62. Api Cemburu

6.2K 577 33
                                    

"Makan malam?"

Dua alis Kirana naik mendengar ajakan makan malam yang Raja sampaikan lewat telepon.

"Iya, Nona. Kamu ada waktu?" tanya Raja di ujung sana.

Kirana tidak langsung menjawab. Jari-jarinya mengetuk-ngetuk permukaan meja. "Apa ini usaha Anda untuk meminta saya membujuk Pak Gama agar mau membantu soal pembebasan tanah itu? Kalau benar, lupakan, Pak. Saya tidak bisa melakukannya."

"Tentu saja bukan, Nona. Saya sudah lama sebenarnya ingin mengajak kamu makan malam, tapi belum menemukan momen yang tepat karena akhir-akhir ini benar-benar sibuk," bantah Raja di seberang sana.

Ini masih terasa janggal di telinga Kirana. Untuk apa lelaki yang sudah memiliki tunangan mengajaknya makan malam?

"Bagaimana, Nona Kirana? Apakah weekend ini kamu punya waktu?" tanya Raja lagi, sedikit memaksa.

"Saya tidak tahu, Pak. Karena waktu saya milik Pak Gama."

Terdengar desahan di ujung sana. "Kalau begitu, beritahu saya kalau kamu punya waktu longgar. Kapan pun kamu bisa."

Kirana menggigit bibir. Entah apa sebenarnya yang laki-laki itu mau, sehingga memaksa sekali ingin bertemu.

"Kirana, kamu sudah menelepon departemen penelitian dan pengembangan soal produk baru yang baru mereka ajukan?"

Suara Gama terdengar kemudian, membuat Kirana harus segera mengakhiri sambungannya dengan Raja.

"Maaf, Pak. Saya harus bekerja lagi, selamat siang," ucap Kirana lantas segera menutup panggilan. Dia segera menghadap Gama setelahnya.

"Sudah, Pak. Mereka bilang produk kita akan siap beredar di pasaran satu bulan dari sekarang," sahut Kirana. Wajahnya masih tampak tegang gara-gara telepon Raja tadi. Seandainya Gama tahu, lelaki itu pasti akan murka.
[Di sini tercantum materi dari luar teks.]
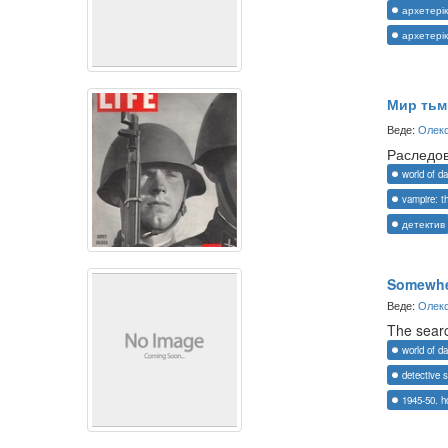
архетерік
архетерік
Мир тьм
Веде:
Олекс
Раследов
world of d
vampire: 
детектив
Somewher
Веде:
Олекс
The searc
world of d
detective s
1945-50. h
"Good." Gama mengangguk lantas memutari meja kerja dan duduk di kursi kebesarannya. "Saya baru mendapat rekomendasi kampus yang cocok buat kamu. Di sana ada kelas malamnya. Kamu bisa melihat profil kampusnya nanti. Kalau menurut saya, sih, kampus itu lumayan bagus, meskipun swasta."

Gama tampak serius dengan rencana menyekolahkan Kirana kembali. Dia sampai turun tangan untuk mencari kampus yang cocok dengan jam kerja Kirana.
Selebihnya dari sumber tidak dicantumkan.